In May, Airbnb laid off about 1,900 employees, about 25 percent of its workforce, CNBC reported. It also froze all of its hirings, cut its $800 million marketing budget, and announced plans to spend $250 million to reimburse hosts for canceled bookings.

Airbnb also had its valuation cut from $31 billion to $26 billion in April after it raised $1 billion to help weather the pandemic.

Despite the pain from COVID-19, Airbnb had one bright spot with its listings in rural areas in the United States, with hosts in those spots earning more than $200 million in June, a 25 percent increase from the previous year, CNBC reported.

But Airbnb had problems pre-pandemic tussling with cities around the country over regulations to the platform. New York City has been aggressively cracking down on illegal listings on Airbnb recently and in July passed a bill requiring short-term rental platforms to report transactions for stays of less than 30 days to the Mayor’s Office of Special Enforcement.

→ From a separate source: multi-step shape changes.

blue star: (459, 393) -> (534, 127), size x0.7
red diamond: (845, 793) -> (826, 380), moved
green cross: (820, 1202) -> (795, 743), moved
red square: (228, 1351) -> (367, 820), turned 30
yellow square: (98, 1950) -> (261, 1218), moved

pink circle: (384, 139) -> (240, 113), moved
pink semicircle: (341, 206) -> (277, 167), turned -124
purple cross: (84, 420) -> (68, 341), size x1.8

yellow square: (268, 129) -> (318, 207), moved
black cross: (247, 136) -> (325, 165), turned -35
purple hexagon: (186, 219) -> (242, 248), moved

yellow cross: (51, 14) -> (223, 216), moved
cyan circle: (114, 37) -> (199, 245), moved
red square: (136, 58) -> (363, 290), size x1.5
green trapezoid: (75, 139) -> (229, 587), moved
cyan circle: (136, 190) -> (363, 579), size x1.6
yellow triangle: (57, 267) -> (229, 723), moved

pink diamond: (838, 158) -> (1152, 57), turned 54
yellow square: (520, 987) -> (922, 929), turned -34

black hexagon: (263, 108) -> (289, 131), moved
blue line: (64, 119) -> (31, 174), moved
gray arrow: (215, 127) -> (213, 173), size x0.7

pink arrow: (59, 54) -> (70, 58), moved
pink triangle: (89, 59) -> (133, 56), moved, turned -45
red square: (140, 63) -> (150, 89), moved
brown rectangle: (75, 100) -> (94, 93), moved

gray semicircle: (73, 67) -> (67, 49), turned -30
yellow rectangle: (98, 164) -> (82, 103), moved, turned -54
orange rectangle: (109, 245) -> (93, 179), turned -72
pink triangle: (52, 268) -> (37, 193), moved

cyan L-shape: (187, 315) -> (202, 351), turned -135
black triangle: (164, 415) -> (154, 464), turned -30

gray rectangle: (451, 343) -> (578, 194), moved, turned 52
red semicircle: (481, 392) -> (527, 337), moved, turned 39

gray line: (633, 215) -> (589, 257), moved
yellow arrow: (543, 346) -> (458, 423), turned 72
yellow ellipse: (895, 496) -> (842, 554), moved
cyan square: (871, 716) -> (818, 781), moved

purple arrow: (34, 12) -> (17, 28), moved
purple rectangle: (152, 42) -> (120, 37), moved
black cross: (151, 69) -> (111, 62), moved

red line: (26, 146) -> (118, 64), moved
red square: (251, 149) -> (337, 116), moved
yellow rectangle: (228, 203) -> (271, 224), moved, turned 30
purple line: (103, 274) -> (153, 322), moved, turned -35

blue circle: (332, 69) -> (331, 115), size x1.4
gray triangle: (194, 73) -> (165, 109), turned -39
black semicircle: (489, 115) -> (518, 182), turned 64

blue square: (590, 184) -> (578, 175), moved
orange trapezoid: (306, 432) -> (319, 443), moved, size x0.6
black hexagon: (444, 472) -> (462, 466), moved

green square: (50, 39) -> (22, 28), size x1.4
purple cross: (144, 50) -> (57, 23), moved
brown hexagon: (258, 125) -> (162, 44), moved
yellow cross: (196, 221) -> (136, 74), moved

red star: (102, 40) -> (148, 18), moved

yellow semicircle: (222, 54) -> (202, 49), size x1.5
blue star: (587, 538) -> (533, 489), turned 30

Last year, nearby Jersey City, N.J., passed a bill to implement stricter regulations on platforms like Airbnb  — despite the company spending $4.2 million to kill the law — that prevents people from listing homes on Airbnb if they don’t live there themselves, The New York Times reported.

Airbnb’s IPO also comes a year after several other high-profile tech companies like Uber and Lyft had disappointing public offerings. 

Coworking giant WeWork (WE) filed plans for an IPO in August 2019, which ended up shining a light on its money-burning model. Since then it’s lost its bombastic CEO Adam Neumann, had its valuation cut by nearly $44 billion, needed a multibillion-dollar bailout, and canceled its IPO. It’s also facing a lawsuit from investors who claim WeWork duped them in the run-up to the IPO. (Despite the troubles, WeWork has said it’s on track to be profitable by 2021 and Reuters reported its revenue in the second quarter of 2020 hit $883 million.)

However, the tech IPO is making a comeback in recent months with companies like Lemonade, SelectQuote, ZoomInfo, Vroom and DoubleDown Interactive filing plans to go public, the Times reported.